Management may feel like the company is poised for substantial growth that will need additional capital, so going public would enable them to sell shares to raise cash for growth. In any case, once a company thinks it is ready to go public, it starts to talk to investment banks, and the beauty contest begins.
The Beauty Contest
A beauty contest is financial jargon for the courtship process that takes place as a company selects an investment bank to perform a transaction such as an initial public offering. During this process, each bank prepares pitches that demonstrate each bank’s expertise.
A pitch will usually include information on how many deals a bank has done in the company’s industry. It will also talk about the current market for selling securities within the company’s industry. The bank will also go into a preliminary analysis of the valuation of the company.
Once the parade of banks has made their case to the company, one firm is usually chosen as the lead manager and other firms may be chosen as co-managers depending on the size and scope of the offering. For smaller deals, there may be just a single sole manager for the deal, while larger offerings may have as many as six co-managers.

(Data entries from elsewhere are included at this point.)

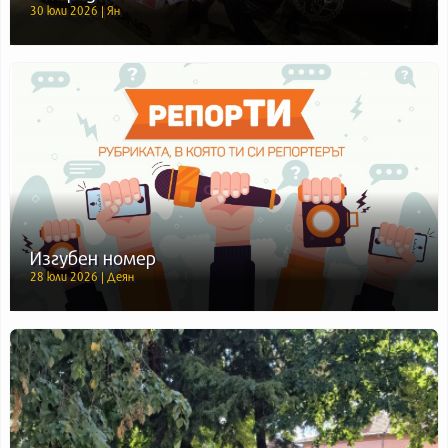
30 юли 2026 | Ян
Изгубен номер
28 юли 2026 | Деян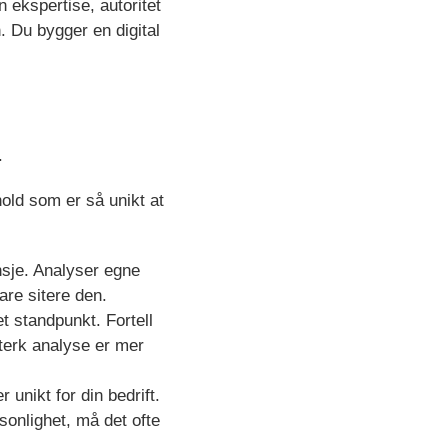
n ekspertise, autoritet
n. Du bygger en digital
.
hold som er så unikt at
sje. Analyser egne
are sitere den.
et standpunkt. Fortell
terk analyse er mer
 unikt for din bedrift.
rsonlighet, må det ofte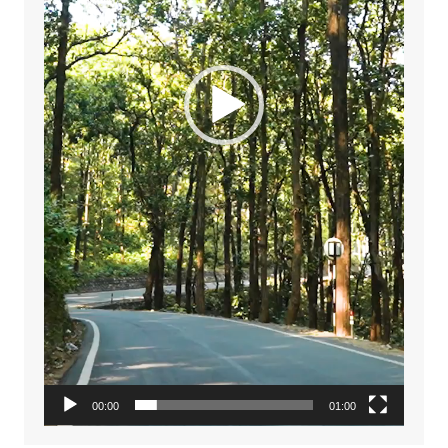
00:00
01:00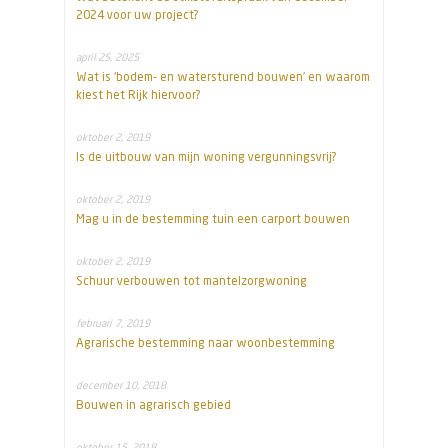
2024 voor uw project?
april 25, 2025
Wat is ‘bodem- en watersturend bouwen’ en waarom
kiest het Rijk hiervoor?
oktober 2, 2019
Is de uitbouw van mijn woning vergunningsvrij?
oktober 2, 2019
Mag u in de bestemming tuin een carport bouwen
oktober 2, 2019
Schuur verbouwen tot mantelzorgwoning
februari 7, 2019
Agrarische bestemming naar woonbestemming
december 10, 2018
Bouwen in agrarisch gebied
oktober 15, 2018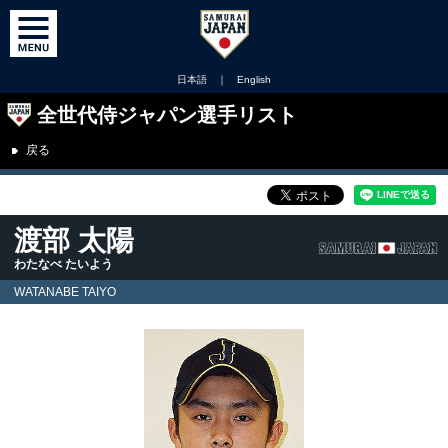
日本語
｜
English
全世代侍ジャパン選手リスト
戻る
渡部 太陽
わたなべ たいよう
WATANABE TAIYO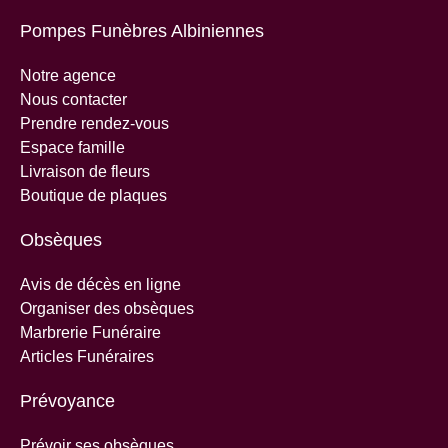
Pompes Funèbres Albiniennes
Notre agence
Nous contacter
Prendre rendez-vous
Espace famille
Livraison de fleurs
Boutique de plaques
Obsèques
Avis de décès en ligne
Organiser des obsèques
Marbrerie Funéraire
Articles Funéraires
Prévoyance
Prévoir ses obsèques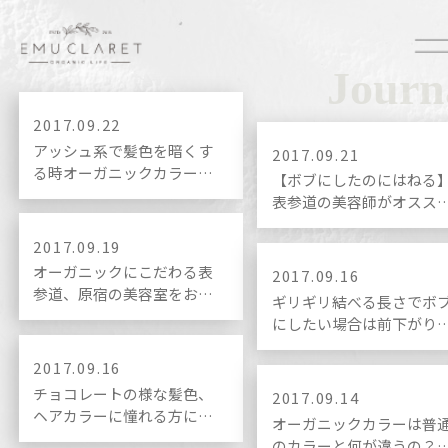
Journ
2017.09.22
アッシュ系で髪色を暗くす
2017.09.21
る時オーガニックカラーが
【ボブにしたのにはねる
オススメなたった１つの理
表参道の美容師がオスス
由。
するはねないボブの作り
♪
2017.09.19
オーガニックにこだわる表
2017.09.16
参道、原宿の美容室をお探
ギリギリ結べる長さでボ
しの方はこちらをチェック
にしたい場合は前下がり
♪
した方が良いたった１つ
理由。
2017.09.16
チョコレートの様な髪色、
2017.09.14
ヘアカラーに憧れる方にと
オーガニックカラーは普
っておきの可愛くなれる髪
のカラーと何が違うの？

Once the investment banks are chosen for the initial public offering, due diligence begins. An organizational meeting is held at company headquarters that usually consists of company management (CEO, CFO), the company’s attorneys, the company’s accountants, the lead manager, the co-manager and the attorneys representing the managers.
Due diligence gives the underwriting managers an opportunity to kick the tires of the company and analyze it in as much detail as they can. They usually go through a due diligence checklist to make sure that they cover all relevant issues to the offering.

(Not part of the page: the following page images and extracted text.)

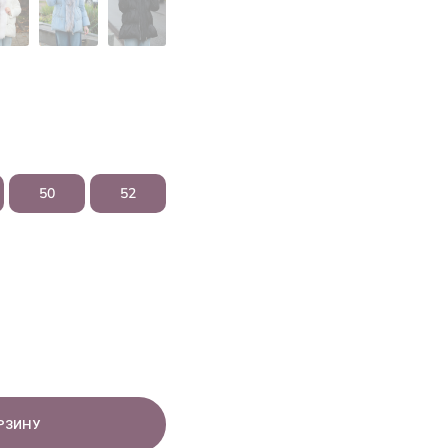
50
52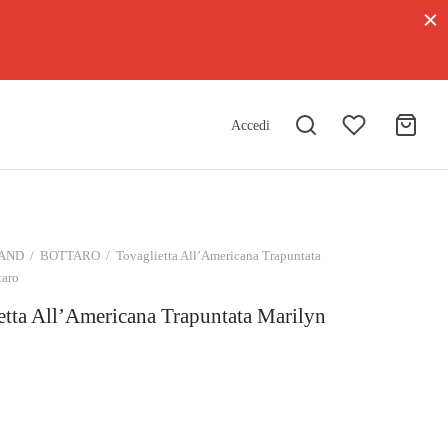
Accedi
AND
/
BOTTARO
/
Tovaglietta All’Americana Trapuntata
taro
etta All’Americana Trapuntata Marilyn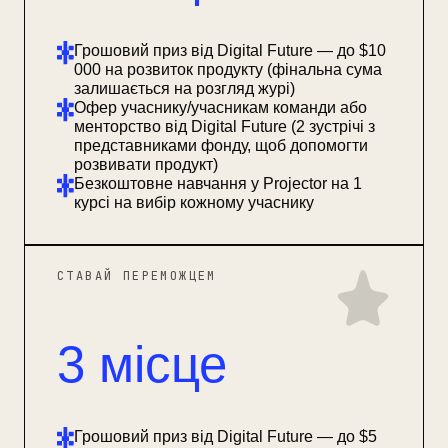
Грошовий приз від Digital Future — до $10
000 на розвиток продукту (фінальна сума
залишається на розгляд журі)
Офер учаснику/учасникам команди або
менторство від Digital Future (2 зустрічі з
представниками фонду, щоб допомогти
розвивати продукт)
Безкоштовне навчання у Projector на 1
курсі на вибір кожному учаснику
СТАВАЙ ПЕРЕМОЖЦЕМ
3 місце
Грошовий приз від Digital Future — до $5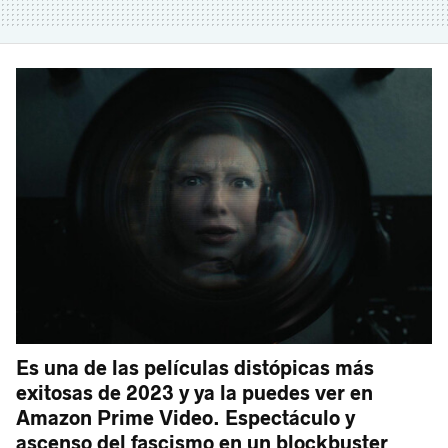
Es una de las películas distópicas más
exitosas de 2023 y ya la puedes ver en
Amazon Prime Video. Espectáculo y
ascenso del fascismo en un blockbuster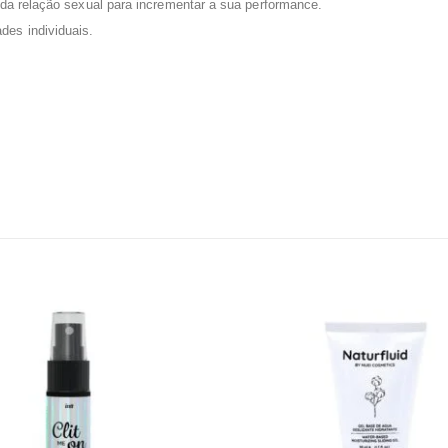
da relação sexual para incrementar a sua performance.
es individuais.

Due diligence usually includes a tour of the company, a discussion of any legal issues including potential litigation, questions about how the company operates and what its plans are for future growth. Once the banks have collected enough information, they begin drafting the prospectus.

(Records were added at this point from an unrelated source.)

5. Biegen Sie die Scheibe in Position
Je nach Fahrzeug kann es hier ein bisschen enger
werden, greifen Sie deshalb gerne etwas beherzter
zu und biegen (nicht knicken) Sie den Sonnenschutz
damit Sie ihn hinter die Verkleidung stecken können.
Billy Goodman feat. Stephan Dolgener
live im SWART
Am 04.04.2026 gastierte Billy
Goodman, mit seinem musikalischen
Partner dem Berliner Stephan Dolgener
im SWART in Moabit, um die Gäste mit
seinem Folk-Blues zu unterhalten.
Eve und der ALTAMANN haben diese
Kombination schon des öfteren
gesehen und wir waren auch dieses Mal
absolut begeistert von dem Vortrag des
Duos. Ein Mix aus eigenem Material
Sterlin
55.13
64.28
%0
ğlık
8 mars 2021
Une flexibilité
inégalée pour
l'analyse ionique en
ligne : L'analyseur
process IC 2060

A company that seeks to go public must have an S-1 registration statement, or prospectus. The prospectus is the legal document used to market the offering to investors. All the parties involved in the initial organizational meeting will have a hand in drafting the prospectus.
A prospectus will go through dozens and dozens of drafts as lawyers, bankers and accountants scour over figures and legal wording. The drafting of the prospectus can take anywhere from five to ten weeks to complete.
The S-1 is then filed with the SEC and a preliminary prospectus or red herring is printed for marketing to potential investors. A red herring is so named because it has a disclaimer printed in red that the SEC has not yet approved the offering. The preliminary prospectus is also printed without an offering price as the offering price will be determined after the syndicate has built a book for the offering.
The roadshow is a term used to describe the marketing period of an initial public offering. During this period, the lead manager puts together a presentation for the management of the company as they travel to major financial centers meeting with investors.
The lead manager also prepares a sales memo which contains key points for the syndicate to use as it pitches the offering to potential investors. The syndicate is the network of investment banks and their sales force of brokers that will sell the offering to the public.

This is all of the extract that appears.